# [Problem to work on]
Could you report every line from the entries that includes the word "phẩm"?

[Dataset entries]
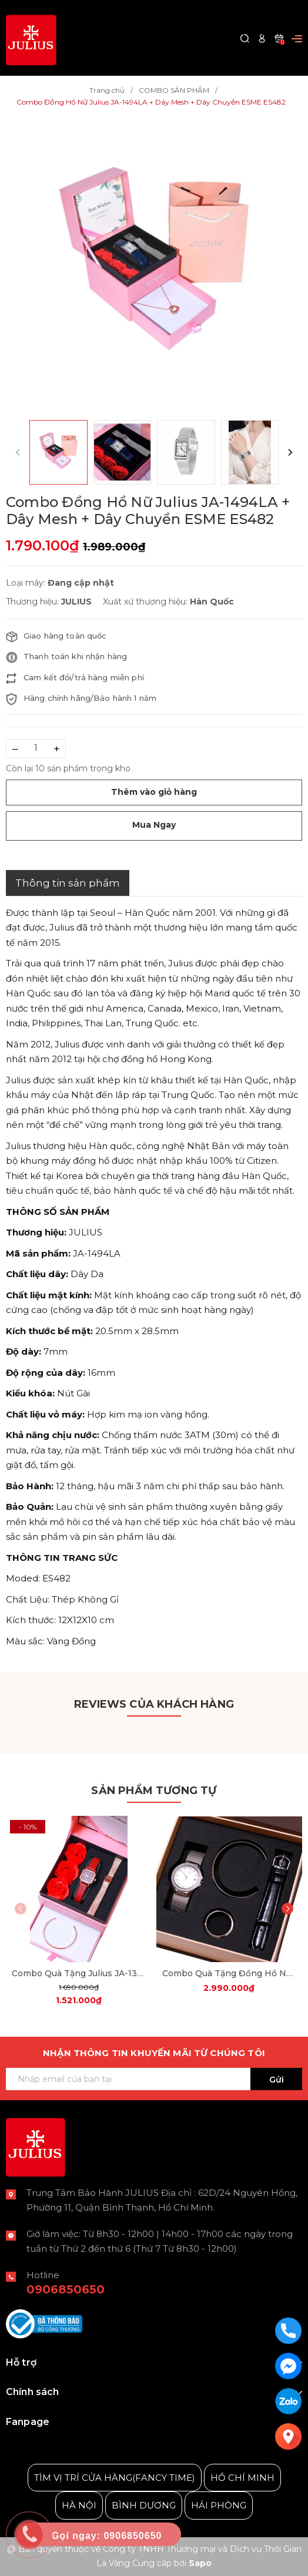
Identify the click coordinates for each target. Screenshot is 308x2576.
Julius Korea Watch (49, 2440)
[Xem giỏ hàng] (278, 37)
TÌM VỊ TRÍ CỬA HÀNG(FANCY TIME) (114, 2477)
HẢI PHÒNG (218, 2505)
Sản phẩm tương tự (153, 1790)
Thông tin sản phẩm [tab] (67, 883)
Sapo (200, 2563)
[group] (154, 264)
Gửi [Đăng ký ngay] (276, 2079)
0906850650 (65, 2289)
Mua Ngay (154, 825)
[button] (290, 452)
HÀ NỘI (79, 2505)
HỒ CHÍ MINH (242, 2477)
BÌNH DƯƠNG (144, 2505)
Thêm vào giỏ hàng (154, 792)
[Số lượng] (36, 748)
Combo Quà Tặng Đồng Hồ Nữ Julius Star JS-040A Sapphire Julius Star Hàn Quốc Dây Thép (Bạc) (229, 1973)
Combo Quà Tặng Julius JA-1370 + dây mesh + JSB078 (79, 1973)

# [Answer box]
Sản phẩm tương tự (153, 1790)
Thông tin sản phẩm [tab] (67, 883)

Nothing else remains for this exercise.